新嘗の夜は、神と巫女と相共に、米の贄を喰ふ晩で、神事に与らぬ男や家族は、脇に出払うたのである。早稲を煮たお上り物を奉る夜だと言つても、あの人の来て居るのを知つて、表に立たして置かれようか、と言ふ処女なる神人の心持ちを出した民謡である。後のは、亭主を外へ出してやつて、女房一人、神人としての役をとり行うて居る此家の戸を、つき動かすのは誰だ。さては、忍び男だな、と言ふ位の意味である。
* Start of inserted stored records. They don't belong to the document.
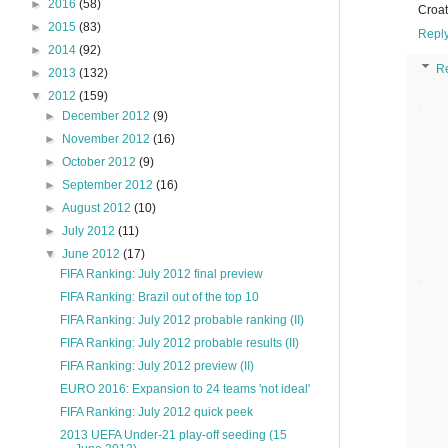
►
2016
(58)
Croat
►
2015
(83)
Repl
►
2014
(92)
R
►
2013
(132)
▼
2012
(159)
►
December 2012
(9)
►
November 2012
(16)
►
October 2012
(9)
►
September 2012
(16)
►
August 2012
(10)
►
July 2012
(11)
▼
June 2012
(17)
FIFA Ranking: July 2012 final preview
FIFA Ranking: Brazil out of the top 10
FIFA Ranking: July 2012 probable ranking (II)
FIFA Ranking: July 2012 probable results (II)
FIFA Ranking: July 2012 preview (II)
EURO 2016: Expansion to 24 teams 'not ideal'
FIFA Ranking: July 2012 quick peek
2013 UEFA Under-21 play-off seeding (15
神社が祭りを専門に行ふ処と言ふ風になつて、家々の祭りが段々行はれなくなると、家の処女や、主婦が巫女としての為事を忘れて了ふ様になる。其でも徳川の末までは、一時《イツトキ》上※[#「藹」の「言」に代えて「月」、第3水準1−91−26]などゝ言つて、女の神人を、祭りの為に、臨時に民家から択び出す様な風が、方々にあつた事を思へば、神来つて、家々を訪問する夜には、所謂「女の家」が実現せられたのであつた。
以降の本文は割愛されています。